HSL does not care about the time and performance outside a given network. Therefore HSL typically does not care about the time it takes to deliver a response back to a requestor once it left the inner 4 walls. High Speed Logging though knows how long an instance took to get an answer processed. Furthermore HSL does not it care if a request would have been rendered successfully at a customer’s device. This would be something like the Boomerang project which is a JavaScript library to help to support page load times, user experience – in general called Real User Measurement (RUM).

In short – what is HSL able to answer?

• What was requested? (URL, …)
• How was it answered? (HTTP status response code)
• Where did the request came from? (IP address)
• How long did it take until an answer got returned (therefore how much time was spent within the inner 4 walls)

As mentioned earlier in this article HSL in that context does not care about the time it would take to deliver a response through the Internet back to a customer’s device since all measuring is done inside a given network’s 4 walls (well nowadays those are virtual walls).

SLA – Service Level Agreements

While metrics generated by HSL are purely technical and at an infrastructure level they otherwise can support to get in-line with contract wording such like Uptime, Unavailability and Performance. HSL is able to support SLA reporting.

Questions which can be answered from SLA and SLO perspectives:

• How often did a vendor fail to fulfill a request?
• How long did it take to fulfill requests of a certain type?
• What is the consecutive time systems had been unavailable?
• What is the correlation of certain events in relation to requests, endpoints and similar?
• How’s a given endpoint performing?
• How does a code release or change impact a given endpoint?

Uptime and Unavailability in general are able to be defined precisely since it all is based on HTTP status codes classifications.
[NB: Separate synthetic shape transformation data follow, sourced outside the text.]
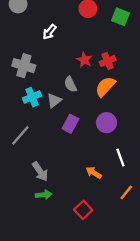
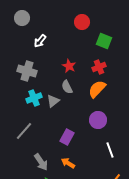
green square: (120, 17) -> (104, 41), moved
white arrow: (49, 32) -> (40, 41), moved
red star: (84, 60) -> (69, 66), moved
purple rectangle: (70, 124) -> (67, 137), moved
orange arrow: (94, 173) -> (68, 163), moved

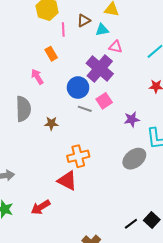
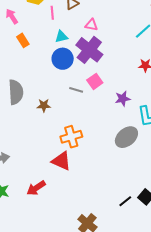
cyan triangle: (102, 30) -> (61, 37), moved
pink triangle: (116, 47) -> (91, 25), moved
orange rectangle: (51, 54) -> (23, 40), moved
pink arrow: (37, 77) -> (12, 17), moved
blue circle: (78, 88) -> (63, 59), moved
In a very high level (and leaving a few other things aside) it could be said that any status code is recorded – so user and server side – however only those where a server side status code is identified (so a status above 500) it then will be reflected into Uptime and Unavailability calculations. 

What is done with all the data and how can it be collected and processed?

That answer for sure would start with an ‘it depends on …’. It depends on the volume that needs to be processed per time. In any case and as a good practice in general the so called CIA triad may be considered as a best practice to handle data wisely.

For sure a challenging key component is the amount of data which has to be processed and stored. This function has to be highly scalable, robust and self-healing to avoid hard dependencies. A design and solution is talked about in the Processing of High Speed Logs article in this blog which prefers a loose composition of components to ensure each part is changeable and scalable at each level.

Typically a near real-time function comes on top which requires to let the data become searchable right after it got processed. A solution stack that is able to keep the pace would be the so called ELK stack which is being talked about elsewhere in this blog.